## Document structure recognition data
○ ○ ○ ○ ○ ○ ○

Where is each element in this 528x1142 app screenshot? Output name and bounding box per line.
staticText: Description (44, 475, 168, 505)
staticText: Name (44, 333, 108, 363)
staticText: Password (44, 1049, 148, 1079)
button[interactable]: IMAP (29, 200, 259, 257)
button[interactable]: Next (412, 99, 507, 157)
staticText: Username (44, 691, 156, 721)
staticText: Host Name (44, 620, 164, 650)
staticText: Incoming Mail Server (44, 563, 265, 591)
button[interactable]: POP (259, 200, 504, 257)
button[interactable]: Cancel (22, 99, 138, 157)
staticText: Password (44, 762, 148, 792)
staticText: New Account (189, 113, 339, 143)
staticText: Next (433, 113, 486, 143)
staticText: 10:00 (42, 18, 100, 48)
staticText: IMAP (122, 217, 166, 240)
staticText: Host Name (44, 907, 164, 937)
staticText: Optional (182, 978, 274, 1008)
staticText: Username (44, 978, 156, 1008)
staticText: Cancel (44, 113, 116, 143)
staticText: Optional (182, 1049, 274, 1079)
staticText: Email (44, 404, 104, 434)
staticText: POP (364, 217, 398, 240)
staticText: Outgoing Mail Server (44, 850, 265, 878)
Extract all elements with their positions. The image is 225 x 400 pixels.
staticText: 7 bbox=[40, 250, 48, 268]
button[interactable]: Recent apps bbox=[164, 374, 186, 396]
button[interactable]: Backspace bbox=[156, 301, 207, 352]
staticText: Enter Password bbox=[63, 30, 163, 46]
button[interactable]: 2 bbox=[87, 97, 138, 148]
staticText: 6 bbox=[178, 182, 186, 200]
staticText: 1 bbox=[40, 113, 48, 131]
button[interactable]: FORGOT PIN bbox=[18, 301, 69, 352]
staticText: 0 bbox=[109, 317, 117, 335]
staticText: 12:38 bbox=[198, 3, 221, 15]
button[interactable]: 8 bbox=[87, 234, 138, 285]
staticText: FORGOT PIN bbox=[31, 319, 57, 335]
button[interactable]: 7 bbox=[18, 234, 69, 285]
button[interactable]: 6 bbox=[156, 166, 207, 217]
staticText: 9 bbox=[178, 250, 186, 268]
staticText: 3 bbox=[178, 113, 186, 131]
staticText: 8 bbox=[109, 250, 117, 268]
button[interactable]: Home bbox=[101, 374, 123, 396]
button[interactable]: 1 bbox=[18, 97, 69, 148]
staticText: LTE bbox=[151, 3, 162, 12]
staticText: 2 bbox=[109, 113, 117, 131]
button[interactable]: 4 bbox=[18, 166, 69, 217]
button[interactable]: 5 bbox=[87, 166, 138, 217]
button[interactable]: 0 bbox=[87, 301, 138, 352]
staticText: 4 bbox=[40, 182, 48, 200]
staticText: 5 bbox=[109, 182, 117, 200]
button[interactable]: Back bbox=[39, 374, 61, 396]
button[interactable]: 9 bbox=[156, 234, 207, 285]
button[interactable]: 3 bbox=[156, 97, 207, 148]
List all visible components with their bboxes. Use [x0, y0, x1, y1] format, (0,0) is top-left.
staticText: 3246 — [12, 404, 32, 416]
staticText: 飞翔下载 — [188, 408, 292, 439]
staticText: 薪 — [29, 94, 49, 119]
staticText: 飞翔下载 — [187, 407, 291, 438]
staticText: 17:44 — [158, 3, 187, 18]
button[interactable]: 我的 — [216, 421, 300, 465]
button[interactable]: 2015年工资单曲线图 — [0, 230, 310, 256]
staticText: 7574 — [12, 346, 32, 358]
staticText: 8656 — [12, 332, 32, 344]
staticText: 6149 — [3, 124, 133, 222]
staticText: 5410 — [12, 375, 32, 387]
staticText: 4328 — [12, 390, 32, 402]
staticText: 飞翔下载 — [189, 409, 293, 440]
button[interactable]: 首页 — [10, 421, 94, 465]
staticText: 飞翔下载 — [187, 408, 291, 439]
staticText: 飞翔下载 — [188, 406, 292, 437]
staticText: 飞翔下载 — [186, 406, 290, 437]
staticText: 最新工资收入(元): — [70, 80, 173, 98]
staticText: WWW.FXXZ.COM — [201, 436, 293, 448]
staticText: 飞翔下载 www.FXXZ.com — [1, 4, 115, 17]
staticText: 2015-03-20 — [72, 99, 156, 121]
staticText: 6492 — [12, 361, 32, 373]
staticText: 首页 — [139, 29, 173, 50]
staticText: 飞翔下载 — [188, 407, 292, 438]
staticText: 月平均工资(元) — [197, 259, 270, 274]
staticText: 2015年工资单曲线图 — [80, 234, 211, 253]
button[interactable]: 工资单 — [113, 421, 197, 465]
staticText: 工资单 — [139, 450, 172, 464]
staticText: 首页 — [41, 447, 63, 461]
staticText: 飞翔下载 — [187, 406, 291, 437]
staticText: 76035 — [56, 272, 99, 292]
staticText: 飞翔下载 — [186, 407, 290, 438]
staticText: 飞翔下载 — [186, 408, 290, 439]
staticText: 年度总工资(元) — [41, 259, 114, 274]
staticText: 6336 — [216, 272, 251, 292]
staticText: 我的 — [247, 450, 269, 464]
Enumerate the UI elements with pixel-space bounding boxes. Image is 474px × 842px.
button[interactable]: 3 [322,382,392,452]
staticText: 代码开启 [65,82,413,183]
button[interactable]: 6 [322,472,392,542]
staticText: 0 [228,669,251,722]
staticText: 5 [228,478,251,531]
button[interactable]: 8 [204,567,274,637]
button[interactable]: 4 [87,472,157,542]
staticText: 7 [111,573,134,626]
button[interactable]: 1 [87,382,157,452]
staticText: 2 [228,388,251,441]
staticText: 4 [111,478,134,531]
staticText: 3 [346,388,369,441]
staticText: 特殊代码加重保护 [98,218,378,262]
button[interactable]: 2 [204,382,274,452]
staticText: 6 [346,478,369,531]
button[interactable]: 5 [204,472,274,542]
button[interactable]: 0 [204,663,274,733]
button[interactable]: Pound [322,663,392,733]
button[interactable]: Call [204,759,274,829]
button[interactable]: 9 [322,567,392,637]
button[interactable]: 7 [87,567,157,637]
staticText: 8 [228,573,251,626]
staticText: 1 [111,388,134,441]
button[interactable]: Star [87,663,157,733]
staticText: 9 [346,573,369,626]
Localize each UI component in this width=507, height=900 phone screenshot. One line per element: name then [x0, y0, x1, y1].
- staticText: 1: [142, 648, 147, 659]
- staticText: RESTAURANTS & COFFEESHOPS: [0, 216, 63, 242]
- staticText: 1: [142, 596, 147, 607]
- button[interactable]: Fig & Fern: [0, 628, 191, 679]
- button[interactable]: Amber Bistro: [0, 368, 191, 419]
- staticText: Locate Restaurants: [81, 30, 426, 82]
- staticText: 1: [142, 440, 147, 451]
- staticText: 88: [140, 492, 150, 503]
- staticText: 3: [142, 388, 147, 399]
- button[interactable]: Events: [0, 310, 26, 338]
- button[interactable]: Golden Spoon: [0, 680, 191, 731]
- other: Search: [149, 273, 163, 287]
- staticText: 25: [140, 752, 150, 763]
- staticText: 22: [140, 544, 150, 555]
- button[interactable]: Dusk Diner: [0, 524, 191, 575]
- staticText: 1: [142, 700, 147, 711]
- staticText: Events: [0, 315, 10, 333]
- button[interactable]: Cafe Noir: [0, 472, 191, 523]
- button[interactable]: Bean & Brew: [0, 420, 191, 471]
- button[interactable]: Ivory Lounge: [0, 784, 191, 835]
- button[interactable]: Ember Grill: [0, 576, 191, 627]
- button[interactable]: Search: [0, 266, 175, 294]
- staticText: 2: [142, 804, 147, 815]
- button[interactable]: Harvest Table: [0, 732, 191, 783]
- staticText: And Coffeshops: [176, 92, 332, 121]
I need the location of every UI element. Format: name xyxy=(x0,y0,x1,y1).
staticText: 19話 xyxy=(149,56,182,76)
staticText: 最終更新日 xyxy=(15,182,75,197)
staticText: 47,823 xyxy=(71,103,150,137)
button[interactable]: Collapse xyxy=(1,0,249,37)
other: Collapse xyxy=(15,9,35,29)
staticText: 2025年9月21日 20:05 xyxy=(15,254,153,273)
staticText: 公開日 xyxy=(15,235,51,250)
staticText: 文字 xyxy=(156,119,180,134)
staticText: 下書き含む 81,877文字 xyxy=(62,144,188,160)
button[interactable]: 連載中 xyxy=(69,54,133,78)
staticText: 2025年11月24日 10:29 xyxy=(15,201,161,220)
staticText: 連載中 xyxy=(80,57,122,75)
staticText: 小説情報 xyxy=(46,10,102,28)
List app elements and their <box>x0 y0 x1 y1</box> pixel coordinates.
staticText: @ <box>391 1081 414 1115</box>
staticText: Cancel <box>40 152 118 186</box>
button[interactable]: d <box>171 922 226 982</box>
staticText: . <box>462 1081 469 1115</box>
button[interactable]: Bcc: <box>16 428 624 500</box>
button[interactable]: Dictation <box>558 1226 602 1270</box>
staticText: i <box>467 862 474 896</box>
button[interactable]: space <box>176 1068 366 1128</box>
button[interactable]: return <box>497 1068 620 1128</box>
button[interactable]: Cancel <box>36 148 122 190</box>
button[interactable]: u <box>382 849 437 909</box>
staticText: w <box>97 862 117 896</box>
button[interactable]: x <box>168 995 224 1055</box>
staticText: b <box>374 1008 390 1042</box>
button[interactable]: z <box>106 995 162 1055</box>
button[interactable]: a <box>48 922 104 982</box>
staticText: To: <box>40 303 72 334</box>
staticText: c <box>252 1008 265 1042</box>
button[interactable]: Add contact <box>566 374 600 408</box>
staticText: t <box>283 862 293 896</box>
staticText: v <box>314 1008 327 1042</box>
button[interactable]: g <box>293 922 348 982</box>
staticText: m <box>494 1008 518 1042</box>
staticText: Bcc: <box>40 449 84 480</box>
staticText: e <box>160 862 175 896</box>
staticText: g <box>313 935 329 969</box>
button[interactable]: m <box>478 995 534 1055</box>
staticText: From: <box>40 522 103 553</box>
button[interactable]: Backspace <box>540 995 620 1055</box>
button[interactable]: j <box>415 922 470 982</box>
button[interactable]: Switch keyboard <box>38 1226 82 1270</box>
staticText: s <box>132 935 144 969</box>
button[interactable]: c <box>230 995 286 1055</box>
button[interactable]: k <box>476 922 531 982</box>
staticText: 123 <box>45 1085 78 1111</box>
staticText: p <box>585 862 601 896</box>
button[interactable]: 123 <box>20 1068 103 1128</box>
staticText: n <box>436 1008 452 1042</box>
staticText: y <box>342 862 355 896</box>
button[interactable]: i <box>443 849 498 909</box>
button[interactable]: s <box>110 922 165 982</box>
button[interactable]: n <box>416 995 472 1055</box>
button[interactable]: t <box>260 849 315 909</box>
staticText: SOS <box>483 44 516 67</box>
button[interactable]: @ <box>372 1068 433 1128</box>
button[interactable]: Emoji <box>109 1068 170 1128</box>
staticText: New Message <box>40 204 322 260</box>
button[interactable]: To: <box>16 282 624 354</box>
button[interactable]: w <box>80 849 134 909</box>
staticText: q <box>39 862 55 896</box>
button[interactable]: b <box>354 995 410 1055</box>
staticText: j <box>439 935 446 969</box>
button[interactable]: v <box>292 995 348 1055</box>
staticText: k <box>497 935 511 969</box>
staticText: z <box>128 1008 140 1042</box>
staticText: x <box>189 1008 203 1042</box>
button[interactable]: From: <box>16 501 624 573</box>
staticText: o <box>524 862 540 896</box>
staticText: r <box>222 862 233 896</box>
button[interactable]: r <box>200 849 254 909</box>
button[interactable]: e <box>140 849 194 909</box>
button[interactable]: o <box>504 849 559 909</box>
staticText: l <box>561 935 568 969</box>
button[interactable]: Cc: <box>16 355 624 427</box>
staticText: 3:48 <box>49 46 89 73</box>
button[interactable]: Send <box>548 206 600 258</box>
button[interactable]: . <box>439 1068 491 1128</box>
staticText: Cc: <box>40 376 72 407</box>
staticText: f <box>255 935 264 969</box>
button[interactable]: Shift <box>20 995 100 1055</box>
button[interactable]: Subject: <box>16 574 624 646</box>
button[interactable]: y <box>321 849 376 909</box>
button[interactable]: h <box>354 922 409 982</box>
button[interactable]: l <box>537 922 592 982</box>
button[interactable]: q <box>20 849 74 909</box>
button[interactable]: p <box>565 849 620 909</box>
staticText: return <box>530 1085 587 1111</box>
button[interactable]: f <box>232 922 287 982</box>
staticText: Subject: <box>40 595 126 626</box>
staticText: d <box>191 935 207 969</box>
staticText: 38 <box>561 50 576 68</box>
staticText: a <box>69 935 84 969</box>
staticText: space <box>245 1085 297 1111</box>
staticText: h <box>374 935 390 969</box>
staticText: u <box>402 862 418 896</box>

○ ○ ○ ○ ○ ○ ○

## Aim of the exercise
Could you return every line from the entries above in which the string "elements" occurs?

## Result
Extract all elements with their positions. The image is 225 x 400 pixels.
Enumerate the UI elements with pixel-space bounding boxes. Image is 474px × 842px.
List app elements and their <box>x0 y0 x1 y1</box> pixel coordinates.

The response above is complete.